Use the following options to see the documentation in the latest UI or in the previous, classic UI:

In Collibra Data Intelligence Platform, you can:

  • Register individual Google BigQuery databases via the BigQuery JDBC driver.
  • Integrate a Google Cloud Storage (GCS) file system.
  • Integrate all metadata of the projects from Google Dataplex Catalog.

It's important to understand the difference between these methods because the result in Collibra is different.

Possible way to work with GCP Result in Collibra
Integrating Google Dataplex Catalog Google Dataplex Catalog is a technical catalog on Google side that provides information for all the data in the various Dataplex projects. If you use the Google Dataplex Catalog integration, we will register and synchronize the GCP Projects, Dataplex Lakes, Dataplex Zones, Tables, and Columns.

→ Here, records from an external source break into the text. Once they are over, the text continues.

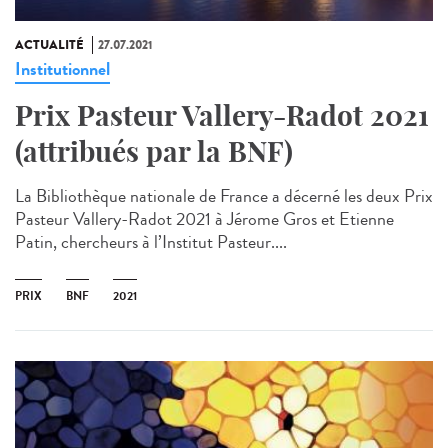
ACTUALITÉ
27.07.2021
Institutionnel
Prix Pasteur Vallery-Radot 2021
(attribués par la BNF)
La Bibliothèque nationale de France a décerné les deux Prix
Pasteur Vallery-Radot 2021 à Jérome Gros et Etienne
Patin, chercheurs à l’Institut Pasteur....
PRIX
BNF
2021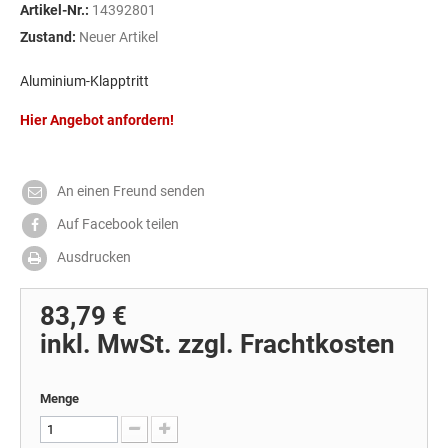
Artikel-Nr.:
14392801
Zustand:
Neuer Artikel
Aluminium-Klapptritt
Hier Angebot anfordern!
An einen Freund senden
Auf Facebook teilen
Ausdrucken
83,79 €
inkl. MwSt. zzgl. Frachtkosten
Menge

The Google Dataplex Catalog Synchronization will create the whole asset structure, representing Dataplex objects such as Project, Lake , Zone, Table, Column, and allows for filtering based on Lakes and Zones.

Integrating a Google Cloud Storage file system

The Google Cloud Storage (GCS) file system integration allows for the registration of Google Cloud Storage (GCS) as a data source in Collibra and the synchronization of the metadata. The GCS integration supports Google Dataplex, a service used for schema discovery. This allows you to integrate the schemas, tables and columns from the files and create a File Group asset in Collibra rather than multiple File assets.

This GCS integration will integrate data from GCS based on the configured crawler and in addition add Tables and Columns recognized by Dataplex, which are related to files and file groups.

Register a Google BigQuery database

If you register a specific Google BigQuery data source via the BigQuery JDBC connector, the resulting assets represent the columns and the tables in the database.
You can retrieve sample data, and can profile and classify the data.

Combining the ways of working

It is possible to combine the Google Dataplex Catalog integration and the registration of a Google BigQuery database because they result in the same technology assets. You can use the integration of Google Dataplex Catalog to quickly get an overview of all your databases in Collibra Data Intelligence Platform. Once you have a better view on the important databases, you can register them individually via the JDBC driver.

Important Use the same System asset for the integration and the registration.

Combining the two ways of working with GCP
  1. You first register a BigQuery data source via the BigQuery JDBC connector.
  2. If you then integrate Google Dataplex Catalog, the integration:
    • Skips the assets that have been registered via JDBC.
    • Adds the new information from Google Dataplex Catalog.
  1. You first integrate Google Dataplex Catalog.
  2. If you then register a BigQuery data source via the JDBC connector, the registration adds all data source assets.
    This results in duplicate assets.
  3. If you then integrate Google Dataplex Catalog again, the integration:
    • Adds the new information from Google Dataplex Catalog.
    • Skips the assets that have been registered via JDBC.
    • If any assets were removed or excluded from the integration, they are marked as Missing from source.
    Example 

    Your Google Dataplex Catalog consists of three databases: A, B, C.

    1. You integrate the metadata from Google Dataplex Catalog.
      This results in the Database assets: A, B, C.
    2. You want to register the metadata of database C to access the profiling and classification results.
      The JDBC registration results in a Database asset C', with the same metadata as C.
    3. You integrate the metadata again (because there have been updates).
      • If you don't exclude database C, all databases will be updated, except for C'.
      • If you exclude database C, database C will receive the "Missing from source" status, and you can manually remove these assets.

    From that moment, you should:

    • For A and B, use the Google Dataplex Catalog integration with exclude rules for C, to update the metadata.
    • For C', use the synchronization via JDBC to update the metadata.